If you flick to the back of an old A-level formula sheets, you might spot a list of random digits like this one from an MEI book:

random number table

Why on earth would you want random numbers?

There are all sorts of reasons one might want a set of random numbers: perhaps you have a large set of data and want to pick out a random subsample of it - you need a source of random numbers. Perhaps you have a simulation you want to run, with random parameters - you need a source of random numbers. Perhaps you want to play a game of Snakes and Ladders but your three-year-old has eaten the dice…

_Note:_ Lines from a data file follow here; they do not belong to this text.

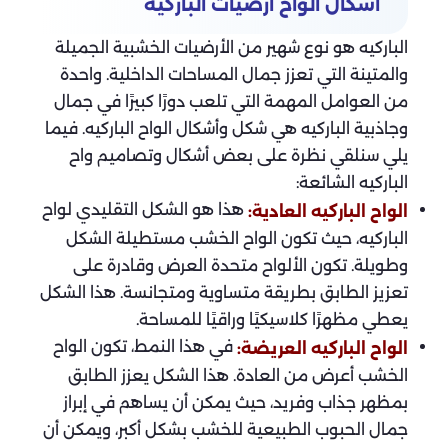
أشكال الواح أرضيات الباركية
الباركيه هو نوع شهير من الأرضيات الخشبية الجميلة
والمتينة التي تعزز جمال المساحات الداخلية. واحدة
من العوامل المهمة التي تلعب دورًا كبيرًا في جمال
وجاذبية الباركيه هي شكل وأشكال الواح الباركيه. فيما
يلي سنلقي نظرة على بعض أشكال وتصاميم واح
الباركيه الشائعة:
هذا هو الشكل التقليدي لواح
الواح الباركيه العادية:
الباركيه، حيث تكون الواح الخشب مستطيلة الشكل
وطويلة. تكون الألواح متحدة العرض وقادرة على
تعزيز الطابق بطريقة متساوية ومتجانسة. هذا الشكل
يعطي مظهرًا كلاسيكيًا وراقيًا للمساحة.
في هذا النمط، تكون الواح
الواح الباركيه العريضة:
الخشب أعرض من العادة. هذا الشكل يعزز الطابق
بمظهر جذاب وفريد، حيث يمكن أن يساهم في إبراز
جمال الحبوب الطبيعية للخشب بشكل أكبر، ويمكن أن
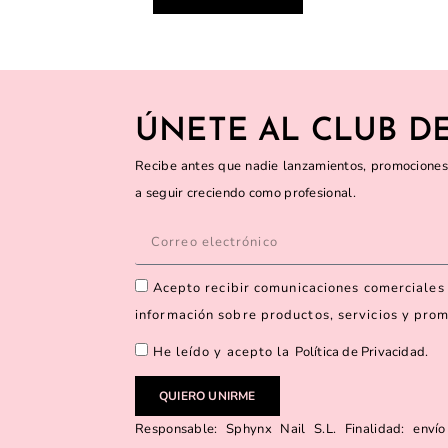
ÚNETE AL CLUB DE
Recibe antes que nadie lanzamientos, promociones
a seguir creciendo como profesional.
Acepto recibir comunicaciones comerciales 
información sobre productos, servicios y pro
He leído y acepto la
Política de Privacidad
.
QUIERO UNIRME
Responsable: Sphynx Nail S.L. Finalidad: envío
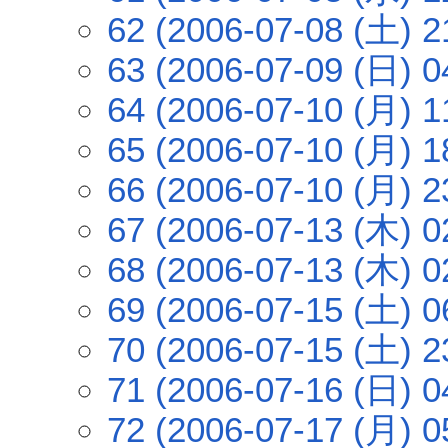
62 (2006-07-08 (土) 2
63 (2006-07-09 (日) 0
64 (2006-07-10 (月) 1
65 (2006-07-10 (月) 1
66 (2006-07-10 (月) 2
67 (2006-07-13 (木) 0
68 (2006-07-13 (木) 0
69 (2006-07-15 (土) 0
70 (2006-07-15 (土) 2
71 (2006-07-16 (日) 0
72 (2006-07-17 (月) 0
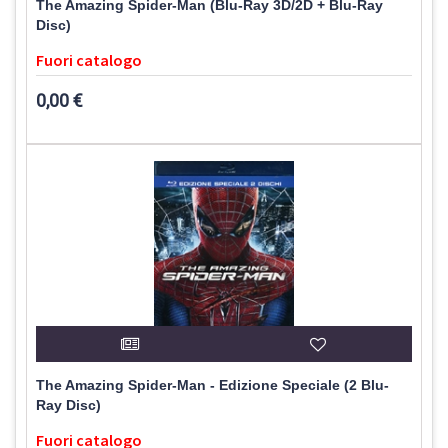
The Amazing Spider-Man (Blu-Ray 3D/2D + Blu-Ray
Disc)
Fuori catalogo
0,00 €
The Amazing Spider-Man - Edizione Speciale (2 Blu-
Ray Disc)
Fuori catalogo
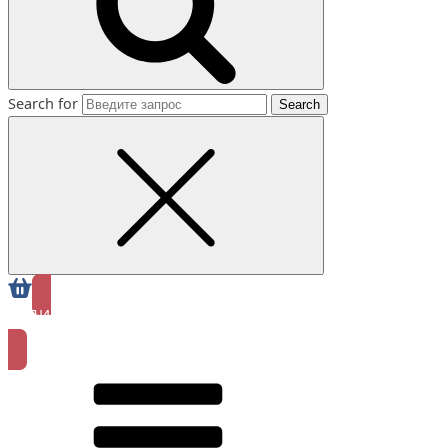
Search for
ЗАПИСАТЬСЯ
ОНЛАЙН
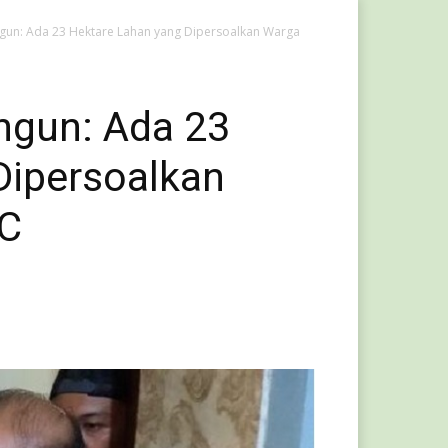
gun: Ada 23 Hektare Lahan yang Dipersoalkan Warga
ngun: Ada 23
Dipersoalkan
JC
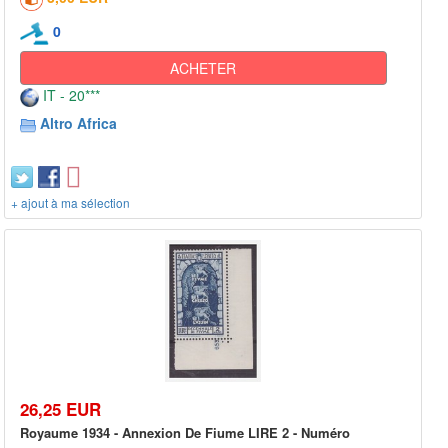
0
ACHETER
IT - 20***
Altro Africa
+ ajout à ma sélection
26,25 EUR
Royaume 1934 - Annexion De Fiume LIRE 2 - Numéro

Hang on a second. Be right back.

Nowadays, of course, you could just go to random.org and ask for a bespoke selection of artisanal random numbers, such as a selection of $n$ from a list with or without replacement, lottery numbers, and so on. Generated by fluctuations in the atmosphere, I’m told. Haughty sniff. Fine, if you want to get random number from… physics, go ahead, be my guest.

A battery of tests

I don’t know how MEI (or anyone else) generated their random digits - but I do know that they are submitted to a rigorous series of tests to make sure they’re properly random.

Which is a bit of a head-scratcher: after all, the set of digits 1111…. is just as likely as any other set of the same length. However, there are tests for what one would expect a large number of random digits to look like. For example:

  • Frequency: Every digit would appear roughly the same number of times.
  • Serial: Every pair of digits appears roughly the same number of times.
  • Poker: The patterns in sets of five digits appear in roughly the right frequency.
  • Gap: The gaps between zeros (or any other digit) are distributed correctly.

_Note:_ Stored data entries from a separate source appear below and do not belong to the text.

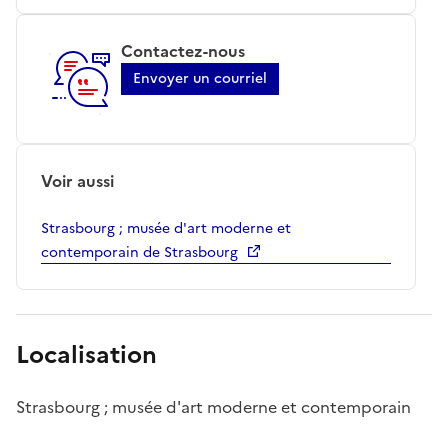
Contactez-nous
Envoyer un courriel
Voir aussi
Strasbourg ; musée d'art moderne et
contemporain de Strasbourg
Localisation
Strasbourg ; musée d'art moderne et contemporain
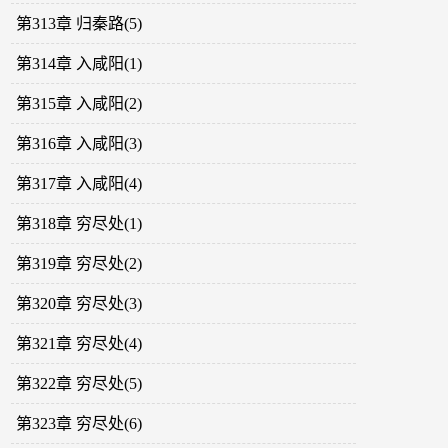
第313章 归秦路(5)
第314章 入咸阳(1)
第315章 入咸阳(2)
第316章 入咸阳(3)
第317章 入咸阳(4)
第318章 穷尽处(1)
第319章 穷尽处(2)
第320章 穷尽处(3)
第321章 穷尽处(4)
第322章 穷尽处(5)
第323章 穷尽处(6)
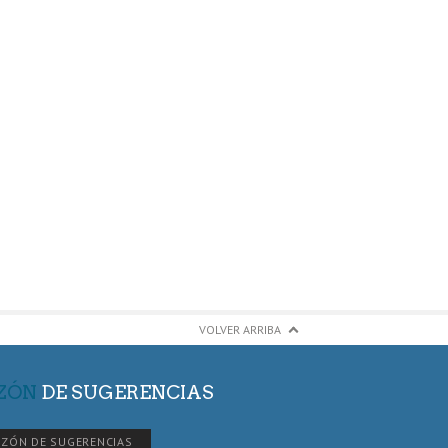
VOLVER ARRIBA
ZÓN
DE SUGERENCIAS
ZÓN DE SUGERENCIAS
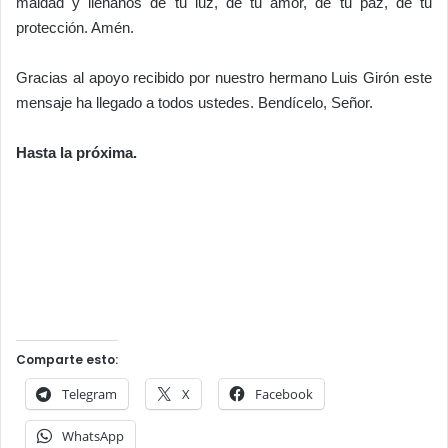
maldad y llénanos de tu luz, de tu amor, de tu paz, de tu
protección. Amén.
Gracias al apoyo recibido por nuestro hermano Luis Girón este
mensaje ha llegado a todos ustedes. Bendícelo, Señor.
Hasta la próxima.
Comparte esto:
Telegram
X
Facebook
WhatsApp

There are many others, of increasing sophistication, with names like Kolmogorov-Smirnov, Wald-Wolfowitz, and The Diehard Tests - but at a minimum, a useful set of random numbers will pass the four tests above.

Selecting a sample

Suppose we want a sample of ten people from a population of 450 conveniently-labelled individuals (from 0 to 449). Doing it the old-fashioned way, we could use the random number table to generate the appropriate labels.

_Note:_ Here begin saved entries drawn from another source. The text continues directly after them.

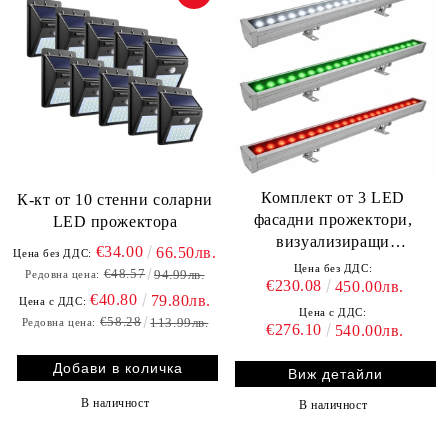
Комплект от 3 LED
К-кт от 10 стенни соларни
фасадни прожектори,
LED прожектора
визуализиращи
€34.00
66.50лв.
Цена без ДДС:
българското знаме
Цена без ДДС:
€48.57
94.99лв.
Редовна цена:
€230.08
450.00лв.
€40.80
79.80лв.
Цена с ДДС:
Цена с ДДС:
€58.28
113.99лв.
Редовна цена:
€276.10
540.00лв.
Виж детайли
В наличност
В наличност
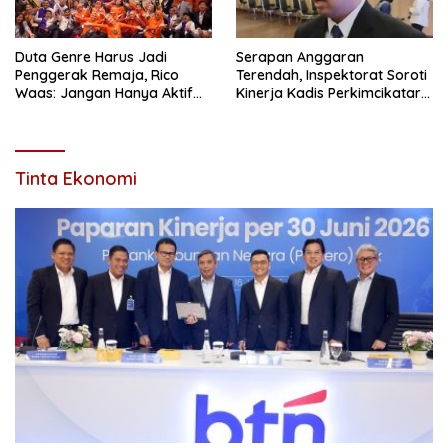
Duta Genre Harus Jadi
Serapan Anggaran
Penggerak Remaja, Rico
Terendah, Inspektorat Soroti
Waas: Jangan Hanya Aktif
Kinerja Kadis Perkimcikataru
Saat Ada Acara
Medan
Tinta Ekonomi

Given a big table of random numbers, you should pick your starting position at random. Because it is currently 4:04, I shall pick the fourth box in the fourth column as my starting point.

I then go down, row by row, taking the first three digits of each row, rejecting any that are at least 450, until I have ten:

165 991 (reject) 183 450 (reject) 424 943 (reject) 082 377 328 783 (reject) 543 (reject) 334 899 (reject) 455 (reject) 687 (reject and start the next colum) 244 172 (… the next eight require rejecting …) 407

So, the selection for our sample is 165, 183, 424, 082, 377, 328, 334, 244, 172 and 407. Don’t try to tell me you’d rather have a website do that for you!

Kish grids

An interesting problem comes up in telephone surveys: if you always interview the person who answers the phone, you incur a bias towards phone-answerers.

A method developed to avoid this is the Kish grid, which works as follows.

  • For your $k$th call in the survey:
  • Ask how many eligible people live in the household (call it $n$).
  • Assign each person a number in order of age, starting with one.
  • For each house, calculate $k \pmod{n}$. (For the purposes of the survey, a remainder of 0 counts as $n$).
  • Interview that numbered person in the list.

(Telephone surveyors, however, tended to have a grid available that would tell them which person to ask for - apparently not everyone likes doing division on the fly mid-call ((Am I unusual? I would be more freaked out by the phone call than the division.)) !)

This is quite neat - in the long term, every member of an $n$-person household is equally likely to be picked, although there is a slight bias in favour of young people.

So there you go. Hopefully that counts as an interesting post about random numbers tables!